The biggest news was probably the previously unannounced LaserTouch (pictured below), which uses a camera and two lasers to enable a “surface computing” interface on virtually any flat screen. The idea, said Researcher Andy Wilson (who also helped create Microsoft Surface), is to build a more affordable, flexible surface computing tool — Wilson estimated that LaserTouch should cost “an order of magnitude” less than previous offerings.
The next big challenge, Wilson added, is to design software for surface computing. Because someone could use a single finger or the entire palm of their hand to interact with the screen, it’s much more complicated than a point-and-click interface, or even a point-and-click interface with multiple cursors.
LaserTouch also powers TouchWall, the surface computing whiteboard that Microsoft unveiled last week.
Other than LaserTouch, most of the other products at the RoadShow have already been written about, but this was really a chance to get a hands-on look at the technology in action.
My favorite demonstration was of Boku, which is billed as a “lightweight programming language for kids.” It’s basically a graphical interface that kids can use to design little games. At the simple end of things, there’s an in-game robot who can be programmed, for example, to eat all the apples in an area, or to follow another character. At the same time, Boku is capable of creating more complex environments with crazy physics and characters whose routines change over the course of the game.
Someone pointed out that Second Life, the virtual world created by Linden Lab, also has a programming language, but Program Manager Matthew MacLaurin responded that in terms of difficulty and the type of “mature” content that’s allowed, the Second Life language is really aimed at adults.
Boku, on the other hand, is being tested among nine to 12-year-old kids. From what I could see, it’s really intuitive and well designed, so someone can get a simple game up and running quickly but can also discover more depth as they continue exploring. Boku can also work as a platform for people of all ages to create games and share them on Xbox Live.
Boku should be available in early 2009, MacLaurin said.
I was also quite impressed by the demonstration of InkSeine, an interface for tablet computers (pictured below). InkSeine works as a digital notebook that users can write in during meetings and other events. InkSeine redesigns many of the standard elements of the computer interface to make them more convenient for a digital pen-and-tablet — instead of scroll bars, you just make a circular motion to scroll; instead of drop-down menus, different options are presented as a radial menu encircling your pen.
There are some other unique features, such as taking a note that you made in InkSeine and searching for that term on your computer. The team also just added the ability to automatically transfer photos taken with a wireless-enabled digital camera onto your tablet, so that you could, for example, put a photo of notes on a whiteboard into your own notes.
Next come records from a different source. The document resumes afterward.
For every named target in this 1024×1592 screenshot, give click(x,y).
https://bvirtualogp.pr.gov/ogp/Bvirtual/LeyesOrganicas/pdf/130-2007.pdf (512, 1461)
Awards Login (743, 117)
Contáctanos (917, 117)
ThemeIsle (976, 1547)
We’ve covered several digital pen startups, including audio-enabled Livescribe, but InkSeine is more about the environment in which you use that pen — basically a different take on Microsoft OneNote. (Startup Zoho offers a competing product called Zoho Notebook). InkSeine’s designers have made some smart choices with the interface, and I liked the demonstration enough that if I ever shell out for a tablet PC (unlikely, at least in the near future), InkSeine is definitely the note-taking environment that I’ll try out first.
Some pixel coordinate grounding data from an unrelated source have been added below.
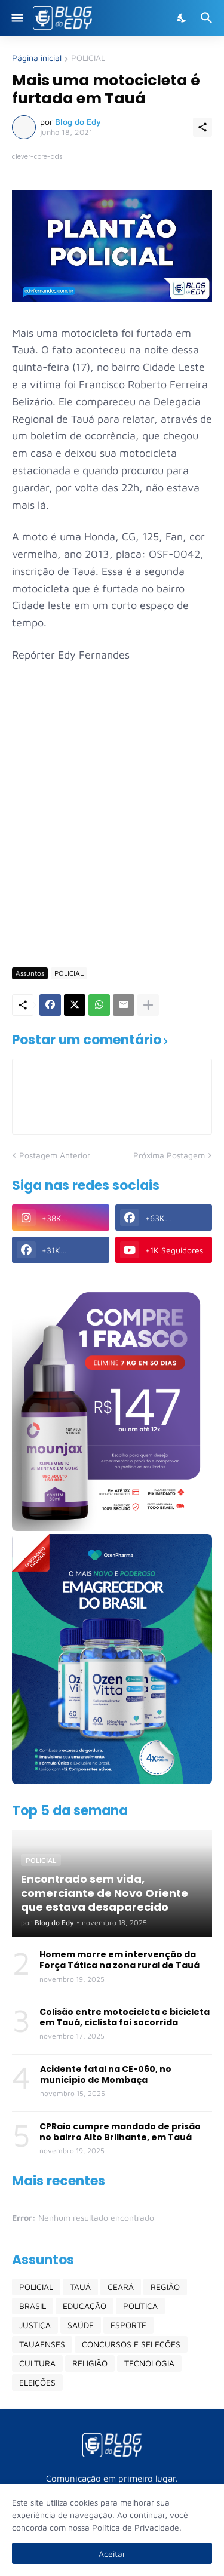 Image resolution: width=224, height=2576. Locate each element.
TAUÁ (80, 2287)
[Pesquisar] (208, 18)
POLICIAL (88, 58)
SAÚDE (80, 2325)
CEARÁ (121, 2287)
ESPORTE (128, 2325)
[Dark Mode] (182, 18)
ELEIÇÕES (37, 2382)
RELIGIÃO (90, 2363)
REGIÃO (165, 2287)
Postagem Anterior (54, 1155)
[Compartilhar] (202, 127)
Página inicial (37, 58)
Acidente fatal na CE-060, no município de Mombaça (105, 2074)
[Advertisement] (112, 838)
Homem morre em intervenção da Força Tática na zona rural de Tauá (119, 1960)
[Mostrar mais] (148, 1005)
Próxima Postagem (169, 1155)
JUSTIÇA (35, 2325)
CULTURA (37, 2363)
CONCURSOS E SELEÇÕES (131, 2344)
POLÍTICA (140, 2306)
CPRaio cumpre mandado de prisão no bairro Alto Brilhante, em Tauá (120, 2131)
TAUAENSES (42, 2344)
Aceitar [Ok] (112, 2554)
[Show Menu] (16, 18)
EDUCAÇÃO (84, 2306)
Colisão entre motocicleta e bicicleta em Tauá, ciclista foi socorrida (124, 2017)
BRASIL (32, 2306)
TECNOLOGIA (149, 2363) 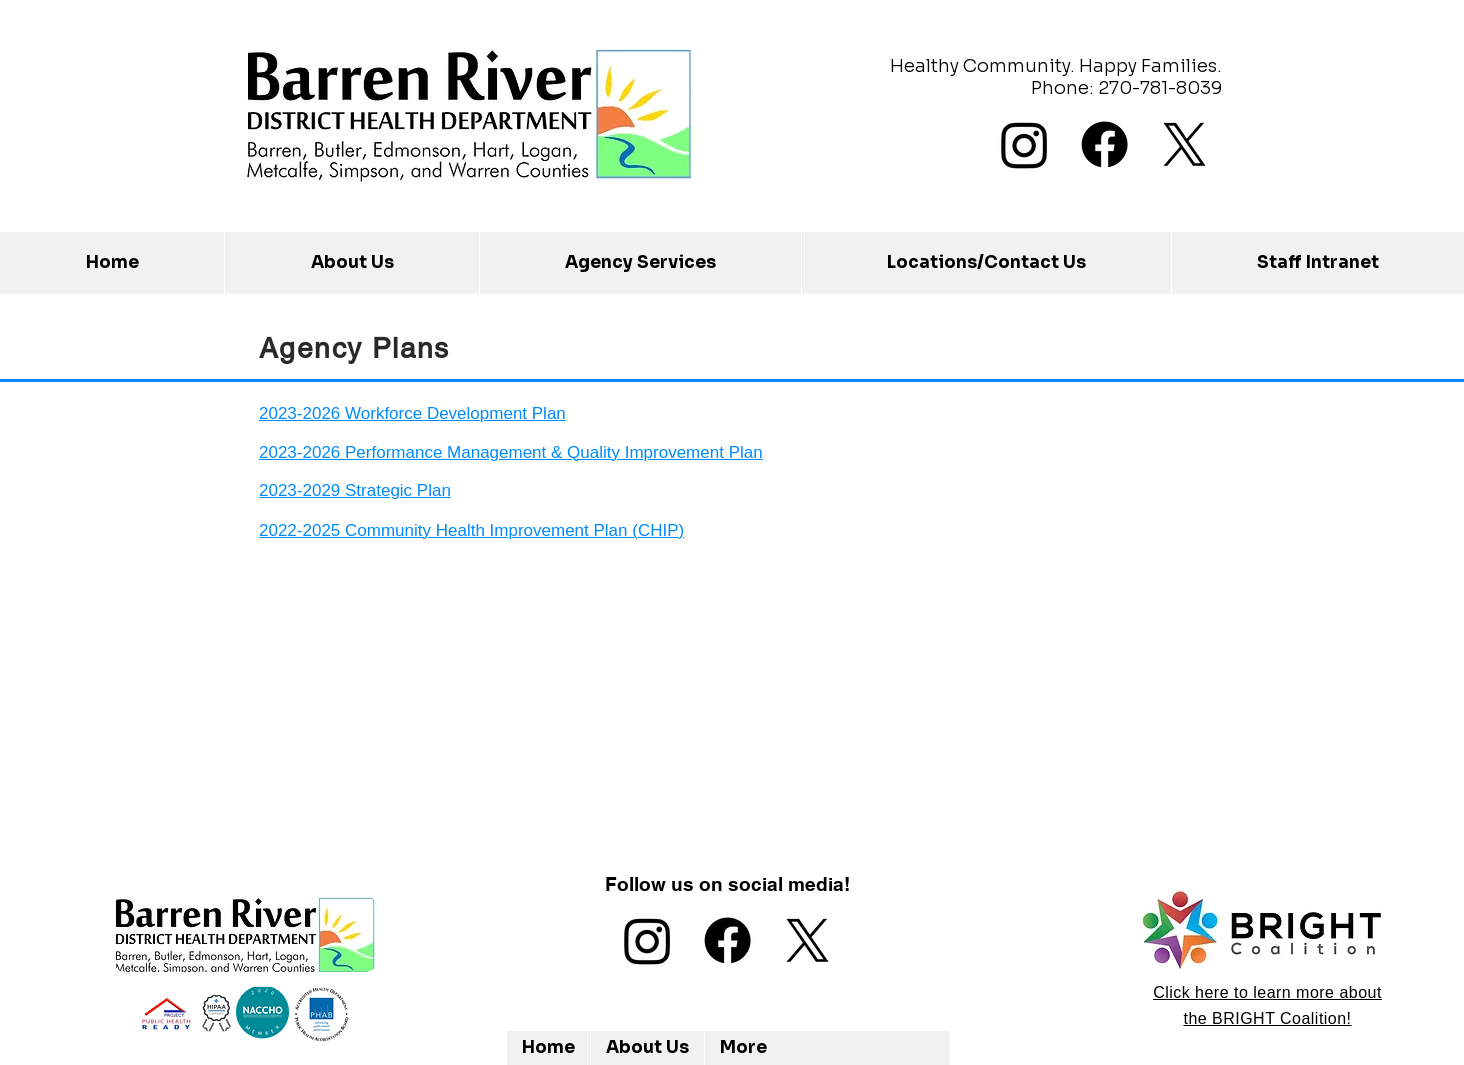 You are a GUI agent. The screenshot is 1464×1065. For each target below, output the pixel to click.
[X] (1184, 144)
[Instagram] (1024, 144)
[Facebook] (1104, 144)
Before the demonstrations, Rick Rashid, the senior vice president of Microsoft Research, gave a short speech about the company’s different areas of research (there are a lot). It was mostly information you can find on the Microsoft Research website, but I liked how Rashid articulated the main reason why basic research is important. It’s not because research can lead to profitable, innovative products, he said, although that’s a nice consequence.
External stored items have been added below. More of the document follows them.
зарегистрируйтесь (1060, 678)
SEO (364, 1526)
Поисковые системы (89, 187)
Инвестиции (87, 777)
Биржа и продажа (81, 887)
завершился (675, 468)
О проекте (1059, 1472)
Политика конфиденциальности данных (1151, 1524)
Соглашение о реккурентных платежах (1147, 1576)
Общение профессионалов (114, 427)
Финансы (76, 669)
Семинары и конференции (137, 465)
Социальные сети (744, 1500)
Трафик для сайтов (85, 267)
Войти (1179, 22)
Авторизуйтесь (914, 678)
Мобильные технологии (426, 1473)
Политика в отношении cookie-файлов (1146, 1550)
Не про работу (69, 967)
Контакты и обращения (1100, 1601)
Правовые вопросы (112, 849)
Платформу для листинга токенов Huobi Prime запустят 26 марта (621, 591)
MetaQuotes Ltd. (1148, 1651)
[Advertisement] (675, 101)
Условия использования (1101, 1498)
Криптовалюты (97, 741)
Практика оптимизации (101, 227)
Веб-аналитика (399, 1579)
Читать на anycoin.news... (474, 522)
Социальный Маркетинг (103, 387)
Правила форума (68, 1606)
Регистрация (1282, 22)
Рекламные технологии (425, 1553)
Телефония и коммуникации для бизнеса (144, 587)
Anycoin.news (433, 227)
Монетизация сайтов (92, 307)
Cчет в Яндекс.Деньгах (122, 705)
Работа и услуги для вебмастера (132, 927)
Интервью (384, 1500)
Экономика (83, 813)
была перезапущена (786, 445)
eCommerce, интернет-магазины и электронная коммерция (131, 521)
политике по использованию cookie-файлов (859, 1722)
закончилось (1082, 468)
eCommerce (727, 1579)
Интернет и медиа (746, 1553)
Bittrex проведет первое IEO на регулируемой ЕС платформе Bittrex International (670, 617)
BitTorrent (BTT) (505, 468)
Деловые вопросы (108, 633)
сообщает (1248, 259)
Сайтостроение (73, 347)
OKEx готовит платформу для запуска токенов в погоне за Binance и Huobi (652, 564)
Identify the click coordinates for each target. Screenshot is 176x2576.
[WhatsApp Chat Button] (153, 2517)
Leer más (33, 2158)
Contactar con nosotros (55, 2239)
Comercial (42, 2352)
“The reason you do basic research is for survival,” Rashid said. “It’s to give you the ability to change when change is critical.”
Now might be one of those times when change is needed — we’re hardly the first to have argued that as more and more computing moves online, Microsoft’s traditional software model is in trouble. Rashid alluded to that himself when he started listing some of the “really bad” events that can force a company or a society to evolve — “a war, a famine, Google.”